India’s Computer Emergency Response Team (CERT-In) is now announcing that it plans to give businesses an additional three months to comply with the rules – or pull out of the country altogether.

The move follows a strong backlash, not just from VPN providers and cloud service operators themselves, but also from cybersecurity experts and privacy advocates.

Yesterday, in a letter to CERT-IN and the Ministry of Electronics and Computing, more than 20 people asked that the introduction of the requirement be delayed.

“We are deeply concerned about the guidance issued by CERT-In on April 28, 2022, and urge you to postpone their implementation and engage in a thorough public consultation process aimed at amending the guidance with input from all parties. stakeholders and experts,” they write.

“It is crucial that CERT-In and MeitY ensure that regulations advance systemic and user-centric approaches to cybersecurity, focusing on effective response to cyber incidents – which is also the specific regulatory power and limited granted to CERT-In by the Indian Parliament in this section of the Information Technology Act.

The rules require vendors to collect and store names, email addresses, and phone numbers, as well as the customer’s IP address.

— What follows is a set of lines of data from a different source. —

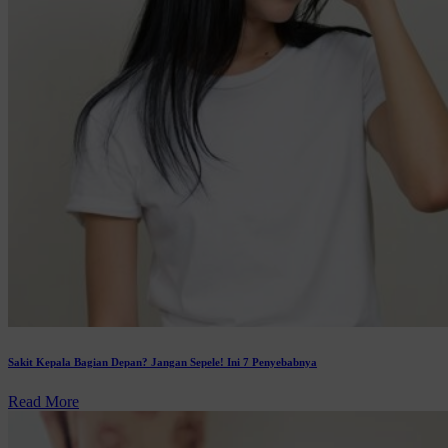
Sakit Kepala Bagian Depan? Jangan Sepele! Ini 7 Penyebabnya
Read More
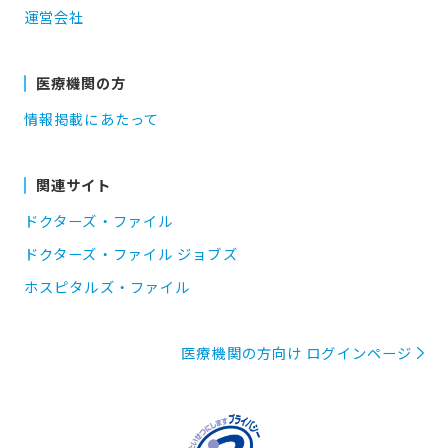
運営会社
医療機関の方
情報掲載にあたって
関連サイト
ドクターズ・ファイル
ドクターズ・ファイル ジョブズ
ホスピタルズ・ファイル
医療機関の方向け ログインページ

They will also need to record the rental period – using the timestamp used during registration – the reason the customer is using the service and their “ownership model”.

Potential penalties amount to imprisonment or a fine of Rs 100,000 ($1,300).

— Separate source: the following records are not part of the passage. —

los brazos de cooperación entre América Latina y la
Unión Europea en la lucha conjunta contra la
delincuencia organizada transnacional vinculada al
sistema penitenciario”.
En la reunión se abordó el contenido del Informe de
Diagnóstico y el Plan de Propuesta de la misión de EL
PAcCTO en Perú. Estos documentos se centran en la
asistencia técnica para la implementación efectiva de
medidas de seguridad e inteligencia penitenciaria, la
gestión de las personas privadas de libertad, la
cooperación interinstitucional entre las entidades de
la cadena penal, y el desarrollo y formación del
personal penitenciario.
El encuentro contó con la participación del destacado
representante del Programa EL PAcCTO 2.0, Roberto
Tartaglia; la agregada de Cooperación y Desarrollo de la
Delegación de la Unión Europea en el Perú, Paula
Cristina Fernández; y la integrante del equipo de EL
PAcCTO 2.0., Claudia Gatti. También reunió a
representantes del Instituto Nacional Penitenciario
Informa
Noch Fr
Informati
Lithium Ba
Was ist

“The instructions, as they stand, will have the unintended consequence of weakening cybersecurity and its crucial element, online privacy,” the experts say.

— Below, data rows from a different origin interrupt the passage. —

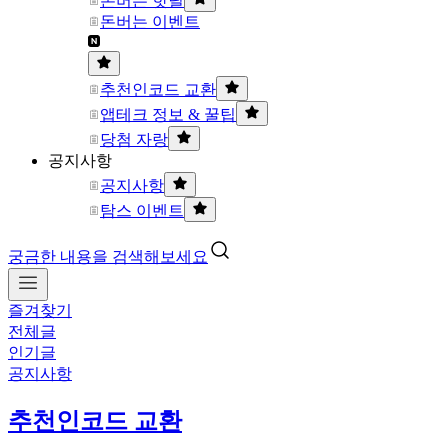
돈버는 핫딜
돈버는 이벤트
추천인코드 교환
앱테크 정보 & 꿀팁
당첨 자랑
공지사항
공지사항
탐스 이벤트
궁금한 내용을 검색해보세요
즐겨찾기
전체글
인기글
공지사항
추천인코드 교환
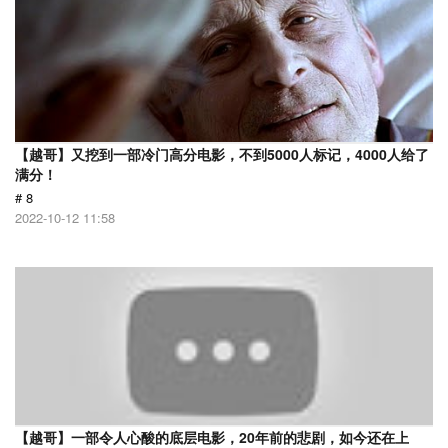
【越哥】又挖到一部冷门高分电影，不到5000人标记，4000人给了
满分！
# 8
2022-10-12 11:58
【越哥】一部令人心酸的底层电影，20年前的悲剧，如今还在上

“We are aware of the need for a framework to govern the reporting of cyber incidents, but the reporting delays and excessive data retention mandates prescribed in the instructions will have negative implications in practice and hinder efficiency, while endangering online privacy and security.”

A number of VPN providers have already pulled out of the country. ExpressVPN, for example, shut down its two physical servers in India, although it continues to operate its two Indian virtual server locations; Surfshark did the same. Proton, however, monitored the situation while continuing as normal.

The decision, however, is only a temporary reprieve, with the new rules due to come into effect on September 25.